As a talk show parody, Jennifer Saunders finally has another winner, writes David Knox.
As a talk show parody, Jennifer Saunders finally has another winner, writes David Knox.
Did you say Oprah?” gasps Vivienne Vyle.
“How dare you talk about Oprah? We’d all like to be Oprah! We’d all
like to sit and clutch hands with Susan Sarandon and weep openly when
she says she’s a great ‘MARM’.
“We’d all like to sit smugly in the condom of cashmere and deal out
Ralph Lauren vouchers to the poor and hungry, but we can’t. Do you know
why she can? Because she owns the fucking channel! She doesn’t need
children!”
As TV talk show host ‘Vivienne Vyle’, Jennifer Saunders is back,
unleashing her characteristic stinging barbs in a sharp new comedy from
the BBC. As a fusion of Jerry Springer, Larry Sanders and assorted
British hosts, this is the most ideal vehicle for Saunders since Ab Fab concluded. Mirrorball and Jam and Jerusalem were hardly her biting best.

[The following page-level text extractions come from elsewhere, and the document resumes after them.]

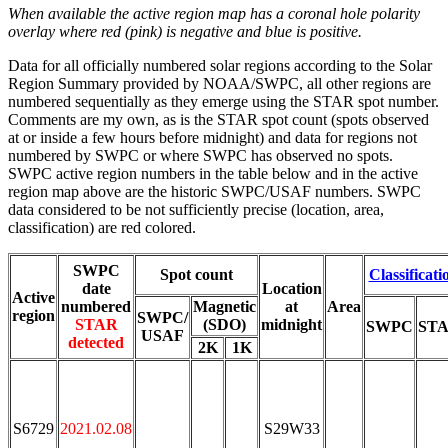
When available the active region map has a coronal hole polarity
overlay where red (pink) is negative and blue is positive.
Data for all officially numbered solar regions according to the Solar
Region Summary provided by NOAA/SWPC, all other regions are
numbered sequentially as they emerge using the STAR spot number.
Comments are my own, as is the STAR spot count (spots observed
at or inside a few hours before midnight) and data for regions not
numbered by SWPC or where SWPC has observed no spots.
SWPC active region numbers in the table below and in the active
region map above are the historic SWPC/USAF numbers. SWPC
data considered to be not sufficiently precise (location, area,
classification) are red colored.
SWPC
Spot count
Classificati
date
Location
Active
numbered
Magnetic
at
Area
region
SWPC/
STAR
(SDO)
midnight
SWPC
ST
USAF
detected
2K
1K
S6729
2021.02.08
S29W33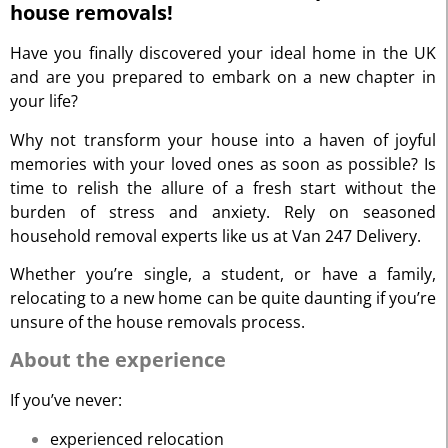
house removals!
Have you finally discovered your ideal home in the UK
and are you prepared to embark on a new chapter in
your life?
Why not transform your house into a haven of joyful
memories with your loved ones as soon as possible? Is
time to relish the allure of a fresh start without the
burden of stress and anxiety. Rely on seasoned
household removal experts like us at Van 247 Delivery.
Whether you’re single, a student, or have a family,
relocating to a new home can be quite daunting if you’re
unsure of the house removals process.
About the experience
If you’ve never:
experienced relocation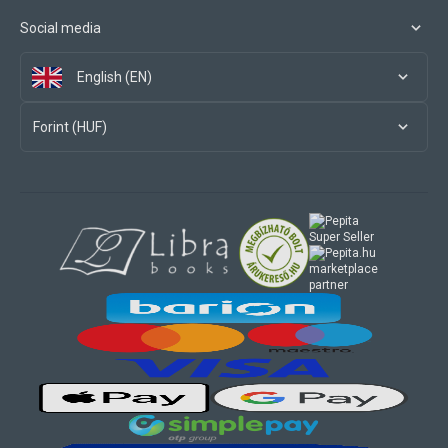
Social media
English (EN)
Forint (HUF)
marketplace
partner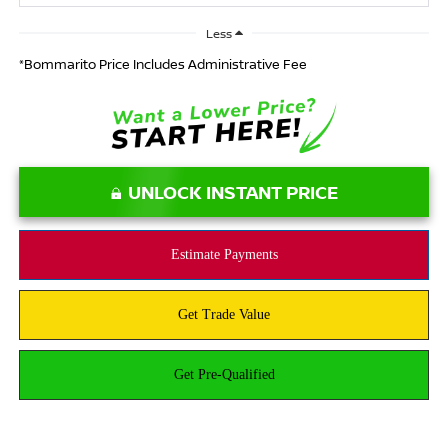
Less
*Bommarito Price Includes Administrative Fee
UNLOCK INSTANT PRICE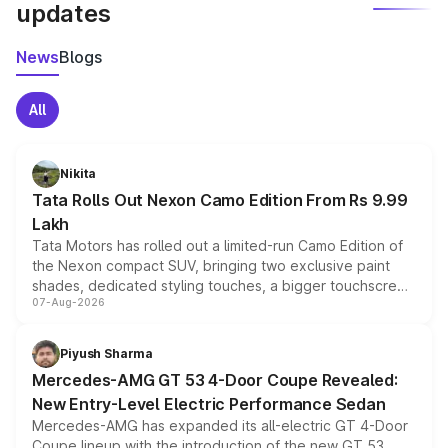
updates
News
Blogs
All
Nikita
Tata Rolls Out Nexon Camo Edition From Rs 9.99
Lakh
Tata Motors has rolled out a limited-run Camo Edition of
the Nexon compact SUV, bringing two exclusive paint
shades, dedicated styling touches, a bigger touchscreen
07-Aug-2026
and a built-in dashcam, while keeping the existing range
of petrol, diesel and CNG powertrains and transmission
choices unchanged across the model lineup for buyers.
Piyush Sharma
Mercedes-AMG GT 53 4-Door Coupe Revealed:
New Entry-Level Electric Performance Sedan
Mercedes-AMG has expanded its all-electric GT 4-Door
Coupe lineup with the introduction of the new GT 53.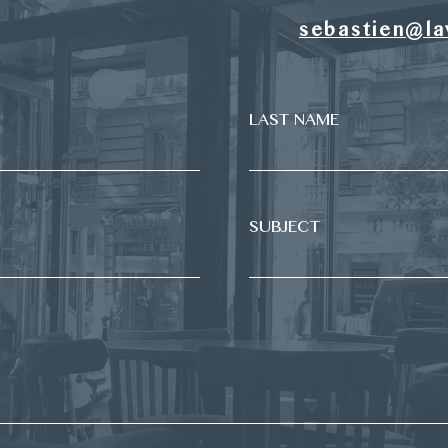
sebastien@la
LAST NAME
SUBJECT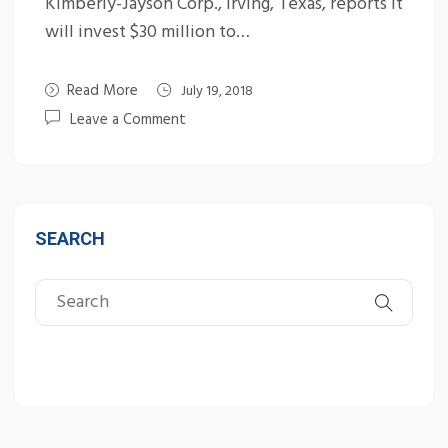
Kimberly-Jayson Corp., Irving, Texas, reports it
will invest $30 million to…
Read More
July 19, 2018
Leave a Comment
SEARCH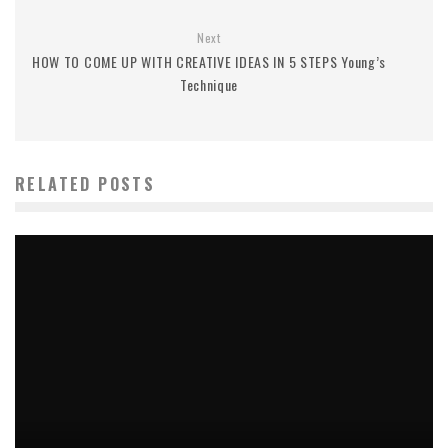
Next
HOW TO COME UP WITH CREATIVE IDEAS IN 5 STEPS Young’s
Technique
RELATED POSTS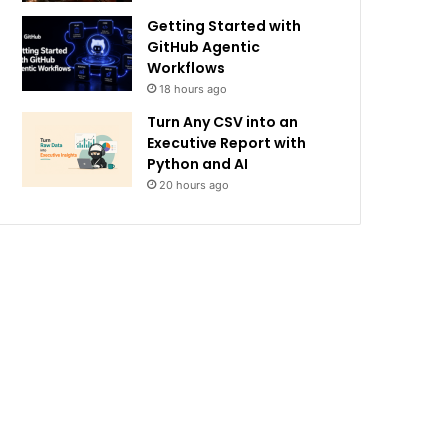
Getting Started with
GitHub Agentic
Workflows
18 hours ago
Turn Any CSV into an
Executive Report with
Python and AI
20 hours ago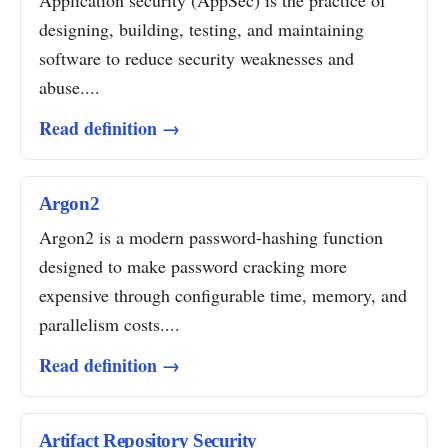
Application security (AppSec) is the practice of
designing, building, testing, and maintaining
software to reduce security weaknesses and
abuse....
Read definition →
Argon2
Argon2 is a modern password-hashing function
designed to make password cracking more
expensive through configurable time, memory, and
parallelism costs....
Read definition →
Artifact Repository Security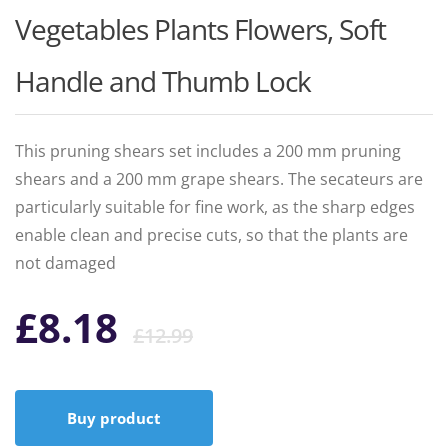
Vegetables Plants Flowers, Soft
Handle and Thumb Lock
This pruning shears set includes a 200 mm pruning
shears and a 200 mm grape shears. The secateurs are
particularly suitable for fine work, as the sharp edges
enable clean and precise cuts, so that the plants are
not damaged
Original
Current
£
8.18
£
12.99
price
price
Buy product
was:
is: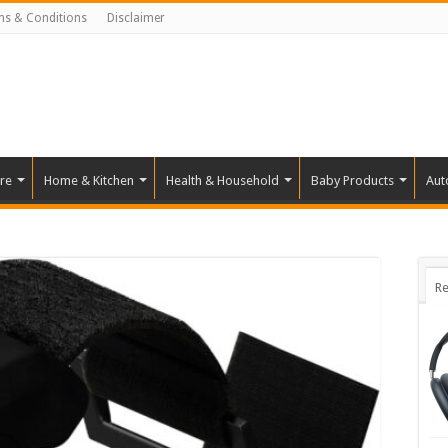
ms & Conditions
Disclaimer
re
Home & Kitchen
Health & Household
Baby Products
Aut
Re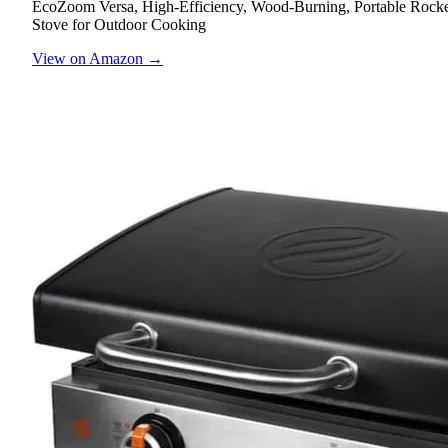
EcoZoom Versa, High-Efficiency, Wood-Burning, Portable Rock
Stove for Outdoor Cooking
View on Amazon →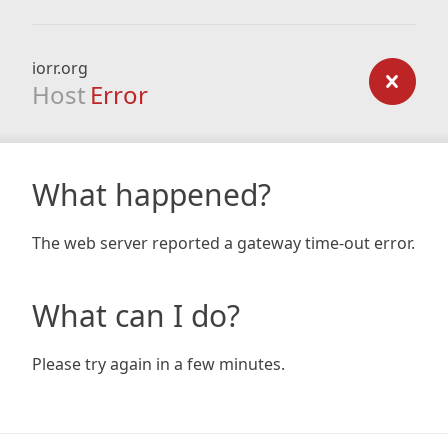
iorr.org
Host
Error
What happened?
The web server reported a gateway time-out error.
What can I do?
Please try again in a few minutes.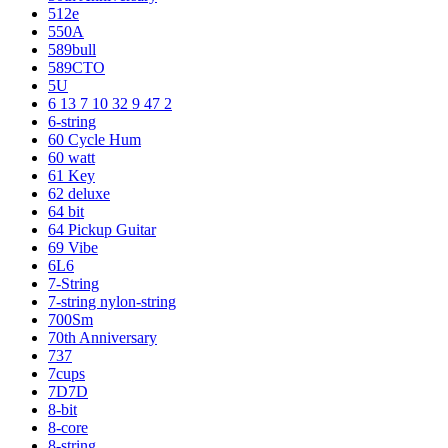
512e
550A
589bull
589CTO
5U
6 13 7 10 32 9 47 2
6-string
60 Cycle Hum
60 watt
61 Key
62 deluxe
64 bit
64 Pickup Guitar
69 Vibe
6L6
7-String
7-string nylon-string
700Sm
70th Anniversary
737
7cups
7D7D
8-bit
8-core
8-string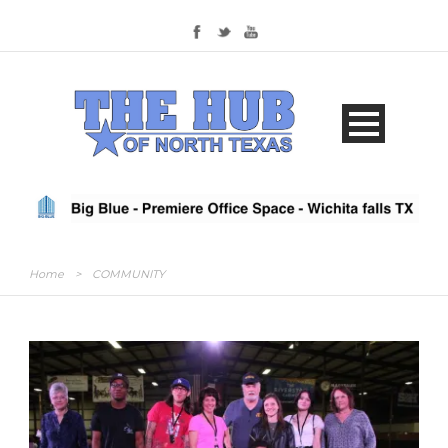
Home
>
COMMUNITY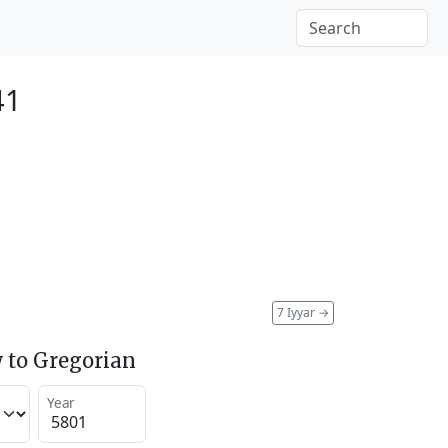
41
7 Iyyar
→
 to Gregorian
Year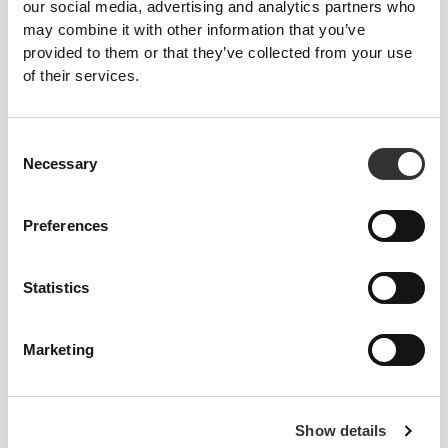
Feel your body with each move you make. This
our social media, advertising and analytics partners who
tighter fit brings out your body's silhouette.
may combine it with other information that you’ve
provided to them or that they’ve collected from your use
of their services.
Consent
Necessary
Selection
Preferences
Statistics
Marketing
To move comfortably and freely every day, that
is the motto.
Show details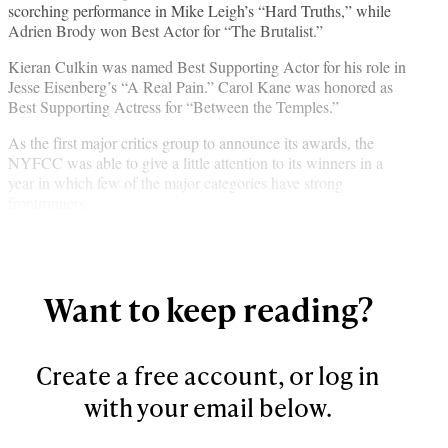
scorching performance in Mike Leigh’s “Hard Truths,” while
b
r
e
l
Adrien Brody won Best Actor for “The Brutalist.”
o
m
d
o
e
I
Kieran Culkin was named Best Supporting Actor for his role in
k
r
n
Jesse Eisenberg’s “A Real Pain.” Carol Kane was honored as
l
Best Supporting Actress for “Between the Temples.”
y
T
As the first major critics group to announce its awards, the
w
NYFCC was able to give a little attention to its winners in a
i
year in which few of the major categories have strong
t
frontrunners.
t
e
r
)
Want to keep reading?
Create a free account, or log in
with your email below.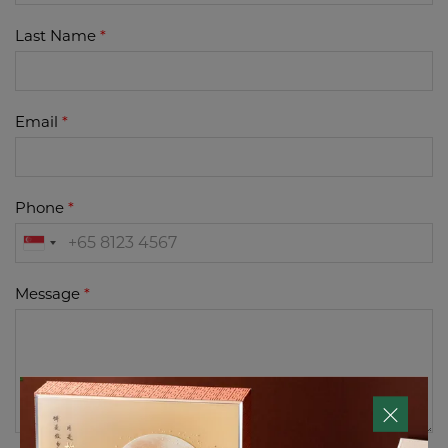
Last Name
Email
Phone
Message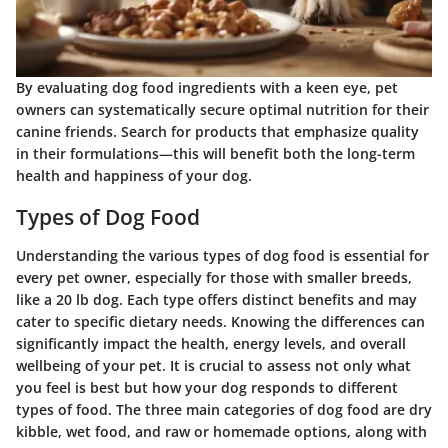
By evaluating dog food ingredients with a keen eye, pet
owners can systematically secure optimal nutrition for their
canine friends. Search for products that emphasize quality
in their formulations—this will benefit both the long-term
health and happiness of your dog.
Types of Dog Food
Understanding the various types of dog food is essential for
every pet owner, especially for those with smaller breeds,
like a 20 lb dog. Each type offers distinct benefits and may
cater to specific dietary needs. Knowing the differences can
significantly impact the health, energy levels, and overall
wellbeing of your pet. It is crucial to assess not only what
you feel is best but how your dog responds to different
types of food. The three main categories of dog food are dry
kibble, wet food, and raw or homemade options, along with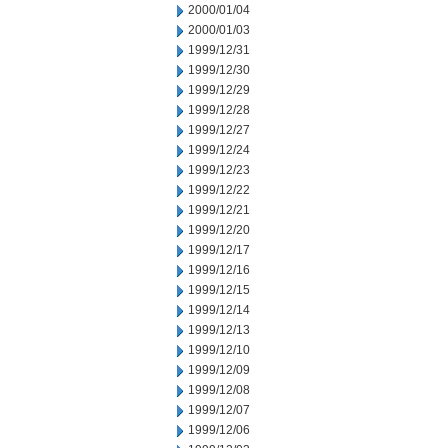
2000/01/04
2000/01/03
1999/12/31
1999/12/30
1999/12/29
1999/12/28
1999/12/27
1999/12/24
1999/12/23
1999/12/22
1999/12/21
1999/12/20
1999/12/17
1999/12/16
1999/12/15
1999/12/14
1999/12/13
1999/12/10
1999/12/09
1999/12/08
1999/12/07
1999/12/06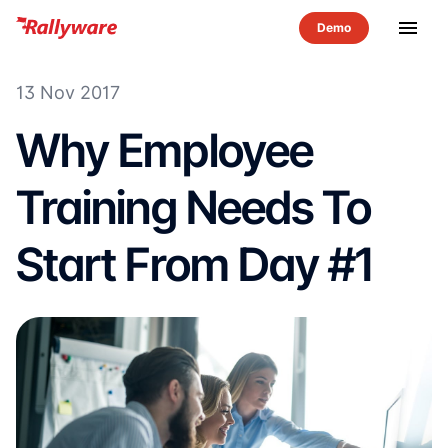
menu
13 Nov 2017
Why Employee
Training Needs To
Start From Day #1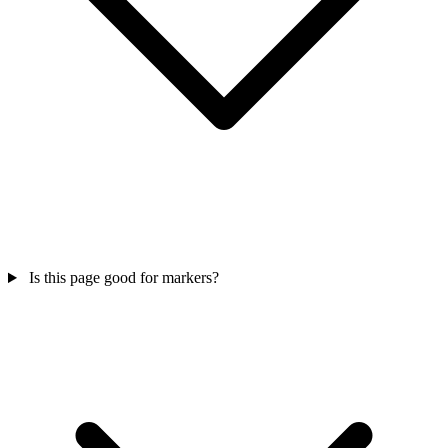
Is this page good for markers?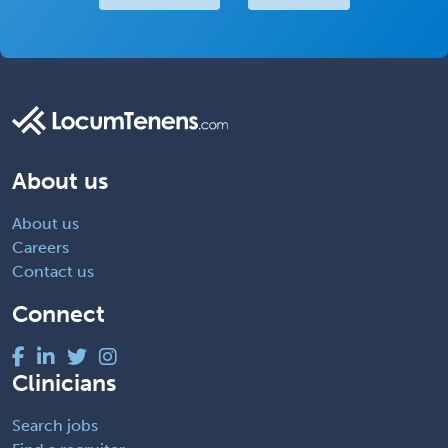
About us
About us
Careers
Contact us
Connect
Clinicians
Search jobs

Here Saunders lets rip on trash TV. We go behind the scenes, literally,
of her shows entitled ‘My Son Calls the Wrong Man Daddy’ and ‘I Love My
Mum But She Dresses Like a Whore’. Backstage a production assistant
revs up a jealous father, directly before he is introduced. “She’s
trying to take your son away from you,” he says. “Tell her mate, do
something about it!”
Vyle confronts her angry, working class guests, moralising from on
high like a televangelist. Before long she is socked in the nose and
lying in a hospital bed. This leads to the show’s producer Helena De
Wend, played mercilessly by Miranda Richardson, to impose a
psychotherapist on the show. Dr Phil anyone? But the conceited Vyle is
having none of Dr Jonathan Fowler (Jason Watkins), who insists most of
the guests are too unstable to appear.
Set against the onscreen theatrics and moral shortcomings of
television are deeper, personal issues within Vyle. She has married her
gay friend Jared (Conleth Hill) but is desperate to become the mother
to her dead husband’s frozen sperm.
Richardson’s smoking, swearing, ballsy producer looks like Geri
Haliwell on a bender. Her daughter, spending more time with her nanny,
only speaks Spanish. Christopher Ryan (The Young Ones) will also appear as Miriam, Vyle’s transgender PR advisor.
As you might have guessed, everything is in place for a rip-roaring
attack on television, pop psychology and celebrity. I loved it.
The Life and Times of Vivienne Vyle premieres 9pm Monday July 28 on UKTV.